Task directions:
For this exercise, copy out each line of the material below that includes "cinsinden".
========================================================================
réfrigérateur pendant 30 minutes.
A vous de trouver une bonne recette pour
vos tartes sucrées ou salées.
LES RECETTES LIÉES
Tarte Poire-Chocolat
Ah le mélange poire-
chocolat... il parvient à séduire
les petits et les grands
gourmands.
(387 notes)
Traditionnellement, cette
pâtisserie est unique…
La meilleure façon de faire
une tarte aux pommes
========================================================================
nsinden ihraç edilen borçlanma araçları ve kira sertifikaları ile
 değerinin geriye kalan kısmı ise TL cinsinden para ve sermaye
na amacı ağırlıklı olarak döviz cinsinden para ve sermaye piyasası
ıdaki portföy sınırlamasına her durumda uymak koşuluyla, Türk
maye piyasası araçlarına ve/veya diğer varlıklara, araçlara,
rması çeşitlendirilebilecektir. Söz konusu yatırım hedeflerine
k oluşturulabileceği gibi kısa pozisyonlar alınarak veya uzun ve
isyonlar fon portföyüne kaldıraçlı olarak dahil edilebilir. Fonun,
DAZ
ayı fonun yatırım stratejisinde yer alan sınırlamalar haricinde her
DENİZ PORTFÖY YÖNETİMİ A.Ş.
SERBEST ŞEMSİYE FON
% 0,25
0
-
========================================================================
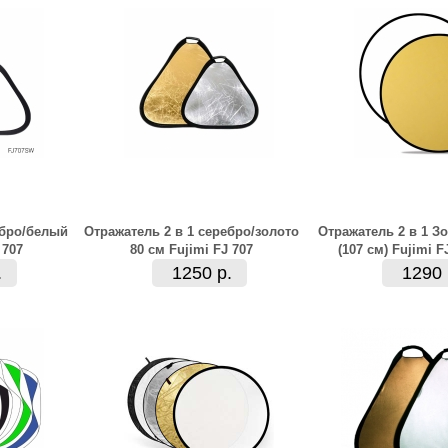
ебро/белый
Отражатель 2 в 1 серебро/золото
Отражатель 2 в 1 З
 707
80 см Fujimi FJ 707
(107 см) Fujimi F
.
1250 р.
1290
========================================================================
Solution below:
 değerinin geriye kalan kısmı ise TL cinsinden para ve sermaye
na amacı ağırlıklı olarak döviz cinsinden para ve sermaye piyasası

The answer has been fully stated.